The PYD has been appealing urgently for weapons to resupply its outgunned fighters in Kobane.
But asked if Washington was discussing the request, State Department spokeswoman Jen Psaki said: "I don't think we're at that point."
The Kurds claimed to have pushed ISIS back in parts of Kobane as the coalition intensified its air strikes in recent days.
But the Pentagon warned that the strikes may not prevent the town's fall even though it says several hundred militants have been killed.
With the world's press massed just across the border in Turkey, the battle for Kobane has become a high-profile one for both ISIS and its opponents.
But the Islamic extremists are also fighting on other fronts, both in Syria and in neighbouring Iraq.
In eastern Syria, ISIS lost nine of its fighters in clashes with government forces in the eastern city of Deir Ezzor, the Observatory said.
In Hasakeh province in the northeast, it lost 20 fighters in clashes with Kurdish forces on Thursday.
Coalition forces have now carried out more than 100 air strikes near Kobane since September 27.
The month-old ISIS assault on the area has sparked an exodus of some 200,000 mainly Kurdish refugees across the border, where the town's plight has stoked nationalist sentiment among Turkey's own large Kurdish minority.
Ankara's inaction has sparked deadly Kurdish protests that have left at least 34 people dead and complicated Washington's negotiations with its NATO ally for it to play a bigger role against ISIS.
The US military says Kobane may eventually fall but insists it is not a "strategic" location and that other areas carry more importance, particularly in western Iraq and the suburbs of Baghdad.
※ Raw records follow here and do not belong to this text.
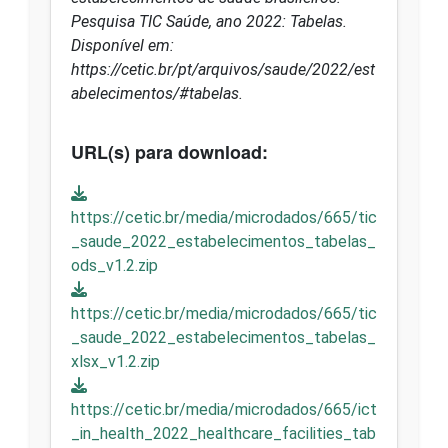
Pesquisa TIC Saúde, ano 2022: Tabelas.
Disponível em:
https://cetic.br/pt/arquivos/saude/2022/est
abelecimentos/#tabelas.
URL(s) para download:
https://cetic.br/media/microdados/665/tic
_saude_2022_estabelecimentos_tabelas_
ods_v1.2.zip
https://cetic.br/media/microdados/665/tic
_saude_2022_estabelecimentos_tabelas_
xlsx_v1.2.zip
https://cetic.br/media/microdados/665/ict
_in_health_2022_healthcare_facilities_tab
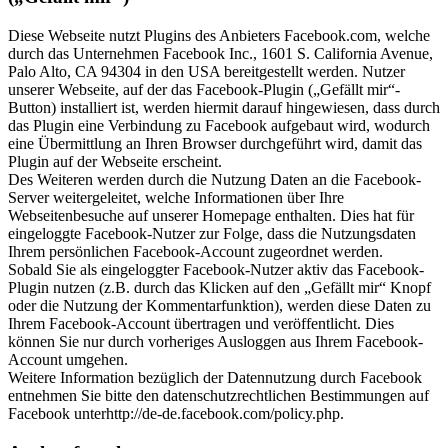
Diese Webseite nutzt Plugins des Anbieters Facebook.com, welche
durch das Unternehmen Facebook Inc., 1601 S. California Avenue,
Palo Alto, CA 94304 in den USA bereitgestellt werden. Nutzer
unserer Webseite, auf der das Facebook-Plugin („Gefällt mir“-
Button) installiert ist, werden hiermit darauf hingewiesen, dass durch
das Plugin eine Verbindung zu Facebook aufgebaut wird, wodurch
eine Übermittlung an Ihren Browser durchgeführt wird, damit das
Plugin auf der Webseite erscheint.
Des Weiteren werden durch die Nutzung Daten an die Facebook-
Server weitergeleitet, welche Informationen über Ihre
Webseitenbesuche auf unserer Homepage enthalten. Dies hat für
eingeloggte Facebook-Nutzer zur Folge, dass die Nutzungsdaten
Ihrem persönlichen Facebook-Account zugeordnet werden.
Sobald Sie als eingeloggter Facebook-Nutzer aktiv das Facebook-
Plugin nutzen (z.B. durch das Klicken auf den „Gefällt mir“ Knopf
oder die Nutzung der Kommentarfunktion), werden diese Daten zu
Ihrem Facebook-Account übertragen und veröffentlicht. Dies
können Sie nur durch vorheriges Ausloggen aus Ihrem Facebook-
Account umgehen.
Weitere Information bezüglich der Datennutzung durch Facebook
entnehmen Sie bitte den datenschutzrechtlichen Bestimmungen auf
Facebook unterhttp://de-de.facebook.com/policy.php.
Bombings in and around Baghdad killed at least 26 people and wounded dozens Thursday, including a double car bombing in the Dolai neighbourhood that was claimed by ISIS.
Despite such attacks, US military spokesmen Rear Admiral John Kirby said "we don't believe that Baghdad is under imminent threat" from the militants.
"It's not the first time in recent weeks or even months that there's been IED (improvised explosive device) attacks inside Baghdad," he said.
"There are not masses of formations of (ISIS) forces outside of Baghdad about to come in."
Kirby said "terrible" weather had hampered US-led air strikes in Iraq in recent days.
Iraqi government forces launched an offensive on Friday north of the city of Tikrit, one of a string of mainly Sunni Arab towns north and west of Baghdad that the militants seized in June.
President Barack Obama told military chiefs from more than 20 allies this week they are facing a "long-term campaign" to defeat ISIS, which is well entrenched in a swathe of both Iraq and Syria.